Member of 1st Jatiya Sangsad
- In office 1973–1976
- Preceded by: M. A. Matin
- Succeeded by: M. A. Matin
- Constituency: Pabna-2

Personal details
- Born: c. 1933 Sirajganj, Pabna District, Bengal Presidency
- Died: 3 January 2013 (aged 79–80) Gulshan, Dhaka, Bangladesh
- Party: Awami League

= Syed Haider Ali =

Bangladeshi politician

Syed Haidar Ali (সৈয়দ হায়দার আলী; died 3 January 2013) was a Bangladeshi politician, businessman, and independence activist. He was a former member of parliament for Pabna-2.

==Early life and family==
Syed Haidar Ali was born in c. 1933 as the youngest son of Syed Akbar Ali, in Sirajganj, then part of the Pabna District.
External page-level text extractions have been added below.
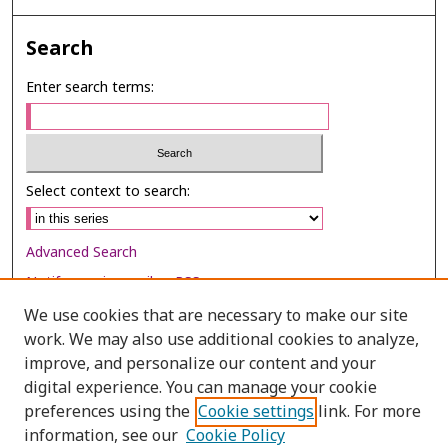
Search
Enter search terms:
Select context to search:
Advanced Search
Notify me via email or
RSS
We use cookies that are necessary to make our site
Browse
work. We may also use additional cookies to analyze,
Collections
improve, and personalize our content and your
digital experience. You can manage your cookie
Disciplines
preferences using the
Cookie settings
link. For more
Authors
information, see our
Cookie Policy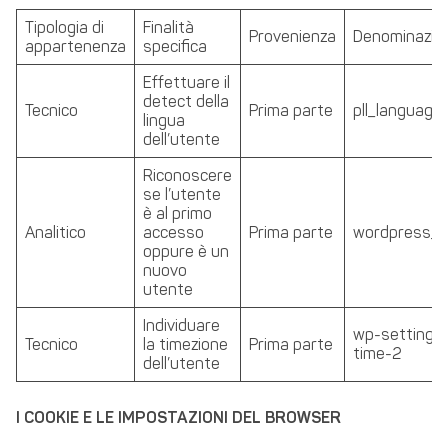
Tipologia di
Finalità
Provenienza
Denominazio
appartenenza
specifica
Effettuare il
detect della
Tecnico
Prima parte
pll_language
lingua
dell’utente
Riconoscere
se l’utente
è al primo
Analitico
accesso
Prima parte
wordpress_c
oppure è un
nuovo
utente
Individuare
wp-settings
Tecnico
la timezione
Prima parte
time-2
dell’utente
I COOKIE E LE IMPOSTAZIONI DEL BROWSER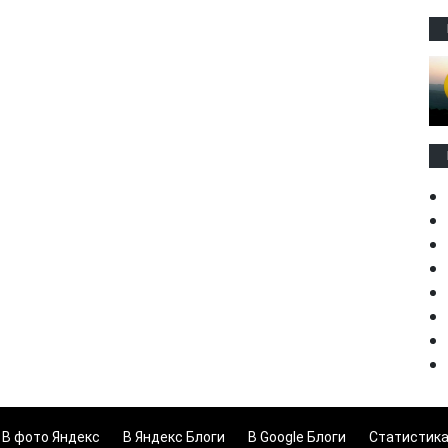
В фото Яндекс
В Яндекс Блоги
В Google Блоги
Статистик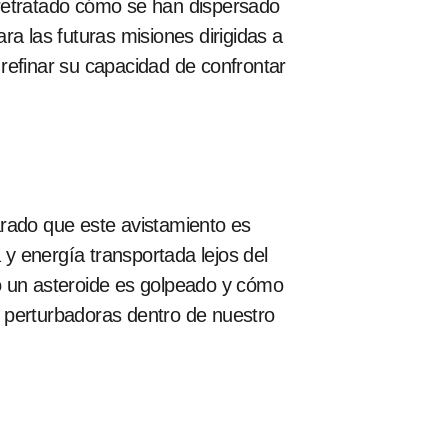
 retratado cómo se han dispersado
a las futuras misiones dirigidas a
 refinar su capacidad de confrontar
arado que este avistamiento es
y energía transportada lejos del
o un asteroide es golpeado y cómo
es perturbadoras dentro de nuestro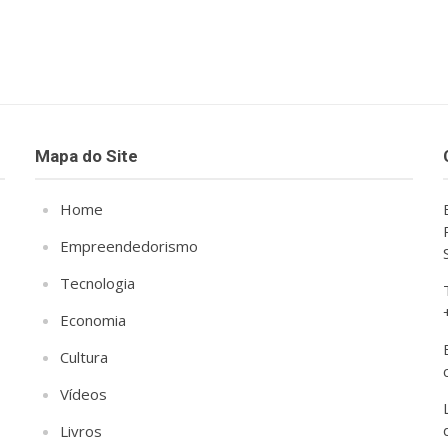
Mapa do Site
Home
Empreendedorismo
Tecnologia
Economia
Cultura
Vídeos
Livros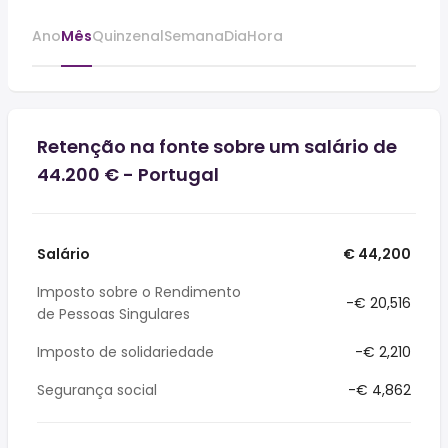
Ano
Mês
Quinzenal
Semana
Dia
Hora
Retenção na fonte sobre um salário de
44.200 € - Portugal
Salário
€ 44,200
Imposto sobre o Rendimento
-€ 20,516
de Pessoas Singulares
Imposto de solidariedade
-€ 2,210
Segurança social
-€ 4,862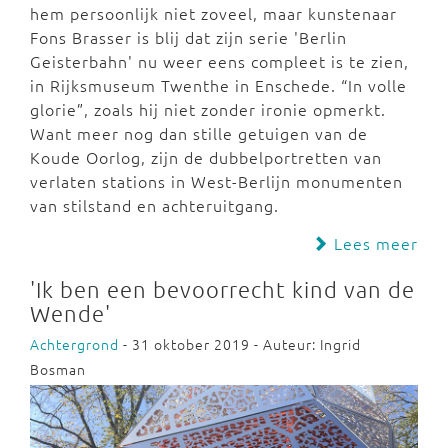
hem persoonlijk niet zoveel, maar kunstenaar
Fons Brasser is blij dat zijn serie 'Berlin
Geisterbahn' nu weer eens compleet is te zien,
in Rijksmuseum Twenthe in Enschede. “In volle
glorie”, zoals hij niet zonder ironie opmerkt.
Want meer nog dan stille getuigen van de
Koude Oorlog, zijn de dubbelportretten van
verlaten stations in West-Berlijn monumenten
van stilstand en achteruitgang.
Lees meer
'Ik ben een bevoorrecht kind van de
Wende'
Achtergrond
- 31 oktober 2019 - Auteur: Ingrid
Bosman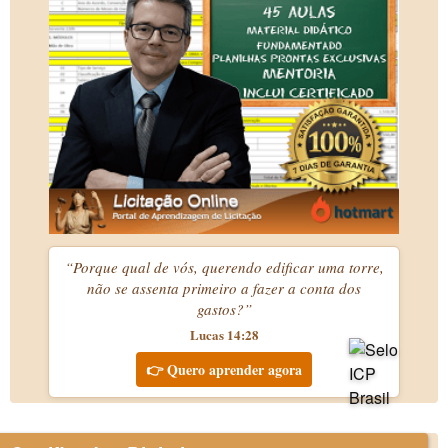
“Porque qual de vós, querendo edificar uma torre,
não se assenta primeiro a fazer a conta dos
gastos?”
Lucas 14:28
👉 Quero aprender agora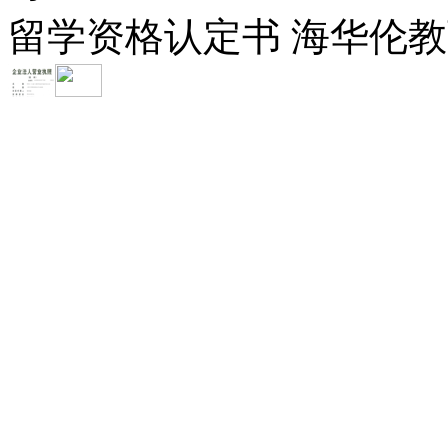
留学资格认定书 海华伦教育-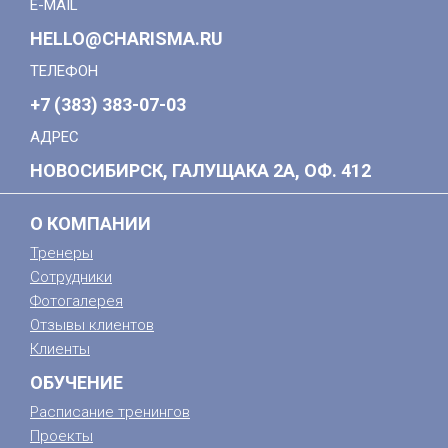
E-MAIL
HELLO@CHARISMA.RU
ТЕЛЕФОН
+7 (383) 383-07-03
АДРЕС
НОВОСИБИРСК, ГАЛУЩАКА 2А, ОФ. 412
О КОМПАНИИ
Тренеры
Сотрудники
Фотогалерея
Отзывы клиентов
Клиенты
ОБУЧЕНИЕ
Расписание тренингов
Проекты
Ali belonged to a Bengali Muslim family. He had two sons and one daughter. His son-in-law, Syed Shahed Reza, was the Bangladeshi Ambassador to Kuwait.

==Career==
Ali was active in the six point movement, the Bengali language movement, and the Bangladesh Liberation War of 1971. He was elected to parliament from Pabna-2 as an Awami League candidate following the 1973 Bangladeshi general elections.

He established the Syed Akbar Ali High School in the village of Chandidasganti.

==Death==
Ali died at his own home in Gulshan on 3 January 2013.